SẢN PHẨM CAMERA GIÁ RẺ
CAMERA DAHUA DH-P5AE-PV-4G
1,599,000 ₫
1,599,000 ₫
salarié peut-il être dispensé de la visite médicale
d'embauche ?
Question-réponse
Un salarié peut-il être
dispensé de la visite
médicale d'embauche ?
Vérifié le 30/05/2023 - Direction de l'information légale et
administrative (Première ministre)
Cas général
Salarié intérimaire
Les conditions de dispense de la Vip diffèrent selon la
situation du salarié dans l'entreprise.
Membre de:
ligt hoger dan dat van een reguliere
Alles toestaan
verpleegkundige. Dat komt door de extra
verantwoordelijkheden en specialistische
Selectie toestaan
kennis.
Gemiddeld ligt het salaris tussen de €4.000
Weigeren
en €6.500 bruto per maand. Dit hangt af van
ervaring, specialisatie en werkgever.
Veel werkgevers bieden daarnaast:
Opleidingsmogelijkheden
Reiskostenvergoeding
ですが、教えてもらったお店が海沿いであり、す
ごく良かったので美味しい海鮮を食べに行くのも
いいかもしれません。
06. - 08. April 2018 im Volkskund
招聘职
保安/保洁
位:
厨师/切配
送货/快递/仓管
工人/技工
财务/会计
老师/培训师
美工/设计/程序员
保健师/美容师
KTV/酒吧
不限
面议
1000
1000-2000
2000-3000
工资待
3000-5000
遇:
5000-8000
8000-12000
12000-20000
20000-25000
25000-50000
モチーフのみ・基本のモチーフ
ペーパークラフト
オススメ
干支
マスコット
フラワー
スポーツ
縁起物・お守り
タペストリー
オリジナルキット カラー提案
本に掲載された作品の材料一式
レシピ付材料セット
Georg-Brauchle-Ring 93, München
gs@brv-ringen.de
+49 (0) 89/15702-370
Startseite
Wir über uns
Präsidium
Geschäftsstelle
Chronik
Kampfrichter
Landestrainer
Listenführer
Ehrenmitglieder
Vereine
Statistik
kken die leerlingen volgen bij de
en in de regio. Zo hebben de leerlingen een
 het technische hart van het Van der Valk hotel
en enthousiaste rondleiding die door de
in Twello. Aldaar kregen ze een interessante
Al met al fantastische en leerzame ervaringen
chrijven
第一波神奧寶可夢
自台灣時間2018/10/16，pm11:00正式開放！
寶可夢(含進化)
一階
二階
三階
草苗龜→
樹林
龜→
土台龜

——————————

# Task goal
Begin at the top of the listing above and set down each line exactly. Stop after the line that contains "médicale d'embauche ?".

# The completed task
SẢN PHẨM CAMERA GIÁ RẺ
CAMERA DAHUA DH-P5AE-PV-4G
1,599,000 ₫
1,599,000 ₫
salarié peut-il être dispensé de la visite médicale
d'embauche ?
Question-réponse
Un salarié peut-il être
dispensé de la visite
médicale d'embauche ?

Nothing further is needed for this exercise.